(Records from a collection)
<<<<
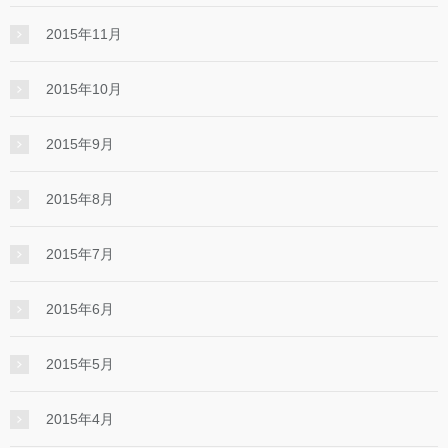
2015年11月
2015年10月
2015年9月
2015年8月
2015年7月
2015年6月
2015年5月
2015年4月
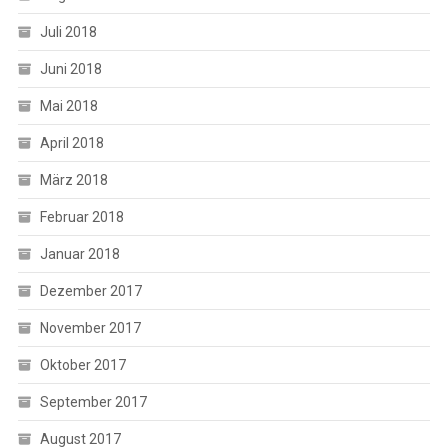
Juli 2018
Juni 2018
Mai 2018
April 2018
März 2018
Februar 2018
Januar 2018
Dezember 2017
November 2017
Oktober 2017
September 2017
August 2017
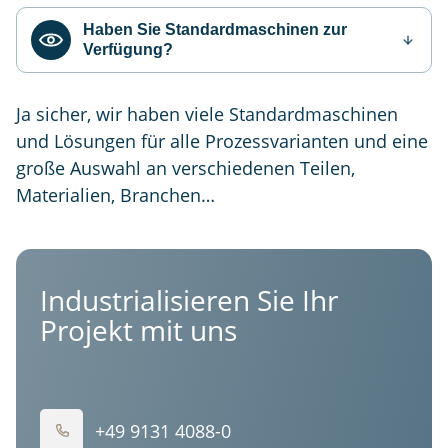
Haben Sie Standardmaschinen zur
Verfügung?
Ja sicher, wir haben viele Standardmaschinen
und Lösungen für alle Prozessvarianten und eine
große Auswahl an verschiedenen Teilen,
Materialien, Branchen…
Industrialisieren Sie Ihr
Projekt mit uns
+49 9131 4088-0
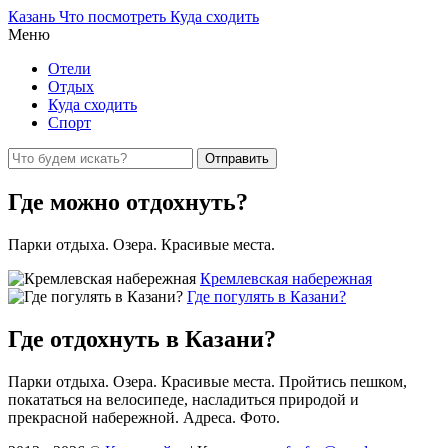
Казань Что посмотреть Куда сходить
Меню
Отели
Отдых
Куда сходить
Спорт
Где можно отдохнуть?
Парки отдыха. Озера. Красивые места.
Кремлевская набережная
Где погулять в Казани?
Где отдохнуть в Казани?
Парки отдыха. Озера. Красивые места. Пройтись пешком,
покататься на велосипеде, насладиться природой и
прекрасной набережной. Адреса. Фото.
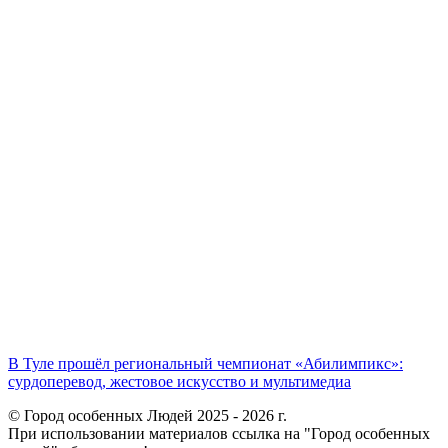
В Туле прошёл региональный чемпионат «Абилимпикс»:
сурдоперевод, жестовое искусство и мультимедиа
© Город особенных Людей 2025 - 2026 г.
При использовании материалов ссылка на "Город особенных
>>>>
About this exercise => The records shown above are to be repeated exactly, with the pictures left out.

Result of this exercise =>
2015年11月
2015年10月
2015年9月
2015年8月
2015年7月
2015年6月
2015年5月
2015年4月
Juli 2018
Juni 2018
Mai 2018
April 2018
März 2018
Februar 2018
Januar 2018
Dezember 2017
November 2017
Oktober 2017
September 2017
August 2017
Haben Sie Standardmaschinen zur
Verfügung?
Ja sicher, wir haben viele Standardmaschinen
und Lösungen für alle Prozessvarianten und eine
große Auswahl an verschiedenen Teilen,
Materialien, Branchen…
Industrialisieren Sie Ihr
Projekt mit uns
+49 9131 4088-0
Казань Что посмотреть Куда сходить
Меню
Отели
Отдых
Куда сходить
Спорт
Где можно отдохнуть?
Парки отдыха. Озера. Красивые места.
Кремлевская набережная
Где погулять в Казани?
Где отдохнуть в Казани?
Парки отдыха. Озера. Красивые места. Пройтись пешком,
покататься на велосипеде, насладиться природой и
прекрасной набережной. Адреса. Фото.
В Туле прошёл региональный чемпионат «Абилимпикс»:
сурдоперевод, жестовое искусство и мультимедиа
© Город особенных Людей 2025 - 2026 г.
При использовании материалов ссылка на "Город особенных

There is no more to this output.